Using the records that appear below, write out exactly the lines from the one with "Y samop. 8cm (8) białe" through the one with "France Télévisions vient", keeping both end lines.

▶ [Source records]
= = = = = = =

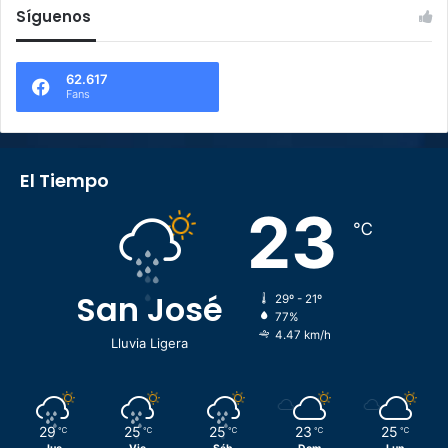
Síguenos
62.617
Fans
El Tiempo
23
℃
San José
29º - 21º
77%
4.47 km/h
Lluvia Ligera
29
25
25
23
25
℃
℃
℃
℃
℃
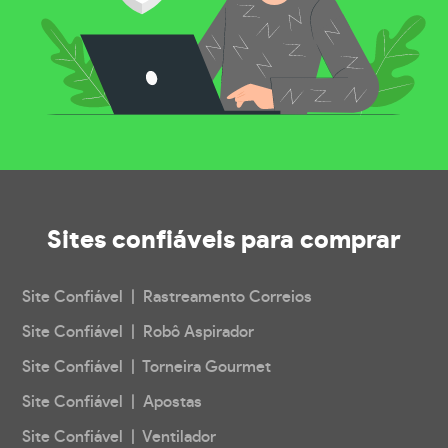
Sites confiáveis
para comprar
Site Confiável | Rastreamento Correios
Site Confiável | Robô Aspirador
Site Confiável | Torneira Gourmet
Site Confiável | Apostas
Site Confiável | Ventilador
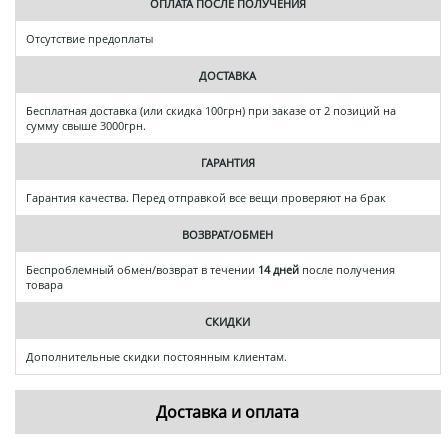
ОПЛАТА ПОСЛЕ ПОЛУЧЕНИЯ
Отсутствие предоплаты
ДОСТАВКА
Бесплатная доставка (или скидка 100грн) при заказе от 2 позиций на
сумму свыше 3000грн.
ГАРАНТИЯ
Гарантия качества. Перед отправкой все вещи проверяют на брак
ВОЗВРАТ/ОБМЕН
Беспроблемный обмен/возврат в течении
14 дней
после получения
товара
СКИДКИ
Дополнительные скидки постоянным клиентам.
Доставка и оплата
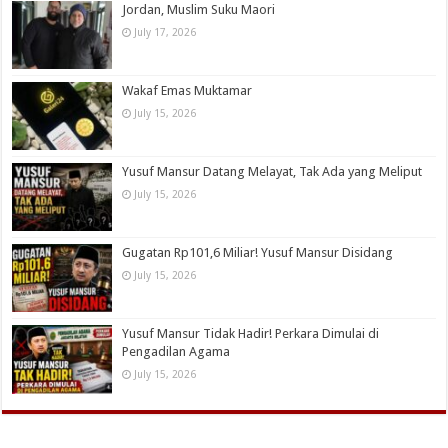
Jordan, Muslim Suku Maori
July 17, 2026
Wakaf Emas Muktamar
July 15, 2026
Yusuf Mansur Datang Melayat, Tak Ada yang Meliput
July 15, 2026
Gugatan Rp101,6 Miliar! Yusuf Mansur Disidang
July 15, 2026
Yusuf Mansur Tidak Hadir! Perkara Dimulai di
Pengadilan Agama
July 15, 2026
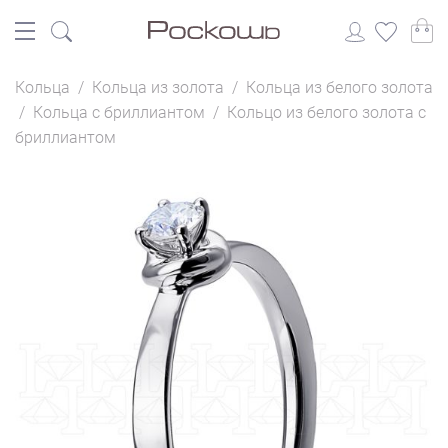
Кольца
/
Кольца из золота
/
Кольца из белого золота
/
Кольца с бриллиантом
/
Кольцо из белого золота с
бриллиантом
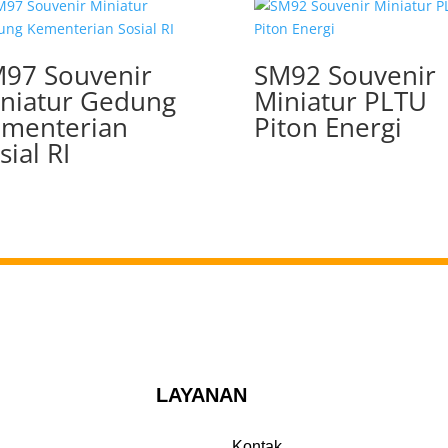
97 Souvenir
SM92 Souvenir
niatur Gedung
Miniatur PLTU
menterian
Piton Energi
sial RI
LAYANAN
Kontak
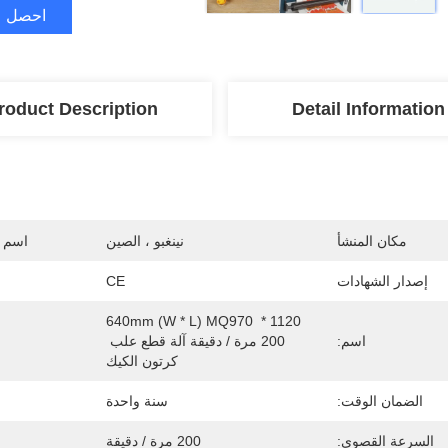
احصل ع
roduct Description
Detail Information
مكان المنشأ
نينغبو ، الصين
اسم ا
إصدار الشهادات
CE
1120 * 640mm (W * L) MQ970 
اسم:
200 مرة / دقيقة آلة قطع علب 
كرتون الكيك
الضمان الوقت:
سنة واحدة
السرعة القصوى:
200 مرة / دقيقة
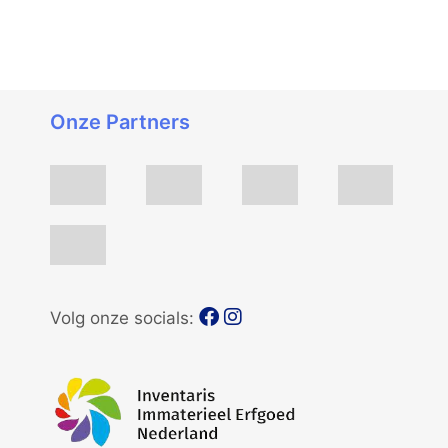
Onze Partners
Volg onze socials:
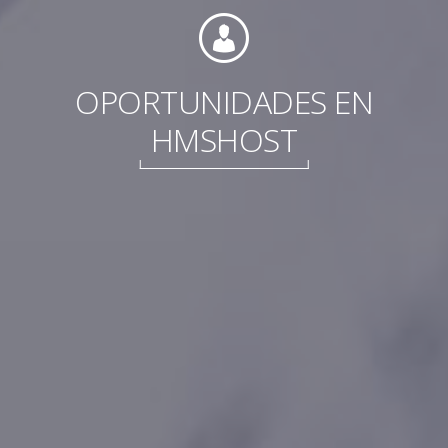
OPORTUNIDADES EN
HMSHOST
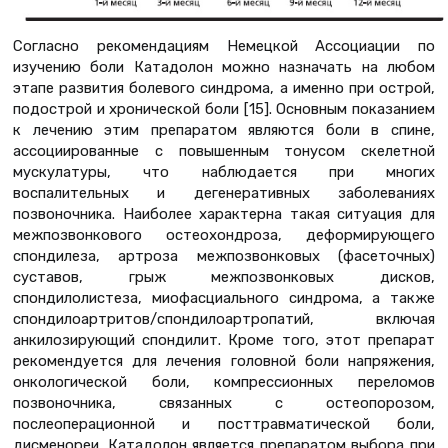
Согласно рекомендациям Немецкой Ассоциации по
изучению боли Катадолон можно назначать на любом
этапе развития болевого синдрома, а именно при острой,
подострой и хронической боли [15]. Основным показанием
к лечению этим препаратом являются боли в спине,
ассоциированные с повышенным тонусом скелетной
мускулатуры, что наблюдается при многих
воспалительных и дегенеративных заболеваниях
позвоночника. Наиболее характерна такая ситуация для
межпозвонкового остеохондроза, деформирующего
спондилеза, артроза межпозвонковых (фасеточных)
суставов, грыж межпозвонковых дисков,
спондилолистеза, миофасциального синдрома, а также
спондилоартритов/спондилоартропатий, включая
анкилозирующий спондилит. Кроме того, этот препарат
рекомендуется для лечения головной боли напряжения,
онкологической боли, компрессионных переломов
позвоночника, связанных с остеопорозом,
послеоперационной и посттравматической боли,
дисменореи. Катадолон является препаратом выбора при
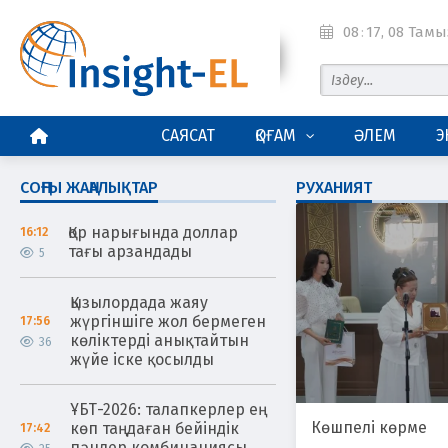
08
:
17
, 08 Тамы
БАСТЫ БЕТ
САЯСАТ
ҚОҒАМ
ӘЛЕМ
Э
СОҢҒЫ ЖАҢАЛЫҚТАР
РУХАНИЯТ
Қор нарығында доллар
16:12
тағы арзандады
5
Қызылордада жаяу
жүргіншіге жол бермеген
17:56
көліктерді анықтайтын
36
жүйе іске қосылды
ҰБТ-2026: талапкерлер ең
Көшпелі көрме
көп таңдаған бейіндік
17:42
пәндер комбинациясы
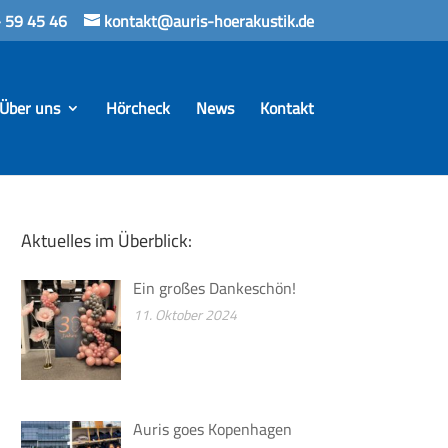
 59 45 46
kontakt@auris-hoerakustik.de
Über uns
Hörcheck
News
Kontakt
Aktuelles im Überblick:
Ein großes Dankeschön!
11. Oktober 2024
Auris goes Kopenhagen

= = = = = = =

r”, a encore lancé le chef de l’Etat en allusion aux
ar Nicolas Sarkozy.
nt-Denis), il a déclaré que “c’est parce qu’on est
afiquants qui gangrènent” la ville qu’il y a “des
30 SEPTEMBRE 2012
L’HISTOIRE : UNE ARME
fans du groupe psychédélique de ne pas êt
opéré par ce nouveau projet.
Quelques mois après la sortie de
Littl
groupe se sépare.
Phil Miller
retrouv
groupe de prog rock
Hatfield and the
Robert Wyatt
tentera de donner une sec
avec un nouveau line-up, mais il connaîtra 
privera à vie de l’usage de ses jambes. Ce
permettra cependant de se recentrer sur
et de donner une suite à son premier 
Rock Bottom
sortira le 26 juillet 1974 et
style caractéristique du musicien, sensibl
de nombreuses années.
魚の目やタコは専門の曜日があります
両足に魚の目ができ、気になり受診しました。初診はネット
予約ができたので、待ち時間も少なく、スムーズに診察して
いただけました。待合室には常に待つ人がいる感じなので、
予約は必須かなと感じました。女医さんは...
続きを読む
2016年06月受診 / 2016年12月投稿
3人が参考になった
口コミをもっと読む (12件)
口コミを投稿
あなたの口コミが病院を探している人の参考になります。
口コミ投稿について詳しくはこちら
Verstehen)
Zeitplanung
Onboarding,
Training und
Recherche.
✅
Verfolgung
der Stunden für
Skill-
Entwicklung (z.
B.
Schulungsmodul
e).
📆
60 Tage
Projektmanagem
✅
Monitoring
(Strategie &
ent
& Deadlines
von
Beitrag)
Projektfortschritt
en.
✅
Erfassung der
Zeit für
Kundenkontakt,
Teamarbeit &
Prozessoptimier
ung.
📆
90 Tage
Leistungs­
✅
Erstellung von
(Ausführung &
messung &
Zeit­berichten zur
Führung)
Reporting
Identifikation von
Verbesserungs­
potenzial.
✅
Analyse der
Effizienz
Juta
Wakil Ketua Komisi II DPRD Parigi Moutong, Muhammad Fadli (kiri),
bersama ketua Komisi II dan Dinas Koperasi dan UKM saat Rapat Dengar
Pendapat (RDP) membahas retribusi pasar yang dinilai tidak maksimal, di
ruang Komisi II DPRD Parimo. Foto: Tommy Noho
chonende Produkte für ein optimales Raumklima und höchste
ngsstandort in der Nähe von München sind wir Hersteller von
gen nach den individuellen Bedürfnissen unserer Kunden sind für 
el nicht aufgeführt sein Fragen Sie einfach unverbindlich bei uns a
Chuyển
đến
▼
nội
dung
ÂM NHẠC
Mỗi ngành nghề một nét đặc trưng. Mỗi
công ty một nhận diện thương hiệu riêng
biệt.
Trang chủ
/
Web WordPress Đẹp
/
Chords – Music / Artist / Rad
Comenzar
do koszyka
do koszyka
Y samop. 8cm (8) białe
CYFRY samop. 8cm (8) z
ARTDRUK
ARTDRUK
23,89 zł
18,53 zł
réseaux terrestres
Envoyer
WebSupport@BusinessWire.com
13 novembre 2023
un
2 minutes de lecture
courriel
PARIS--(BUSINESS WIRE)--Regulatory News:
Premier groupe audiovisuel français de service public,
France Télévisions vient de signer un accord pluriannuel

= = = = = = =

▶ [WRITTEN ANSWER]
Y samop. 8cm (8) białe
CYFRY samop. 8cm (8) z
ARTDRUK
ARTDRUK
23,89 zł
18,53 zł
réseaux terrestres
Envoyer
WebSupport@BusinessWire.com
13 novembre 2023
un
2 minutes de lecture
courriel
PARIS--(BUSINESS WIRE)--Regulatory News:
Premier groupe audiovisuel français de service public,
France Télévisions vient de signer un accord pluriannuel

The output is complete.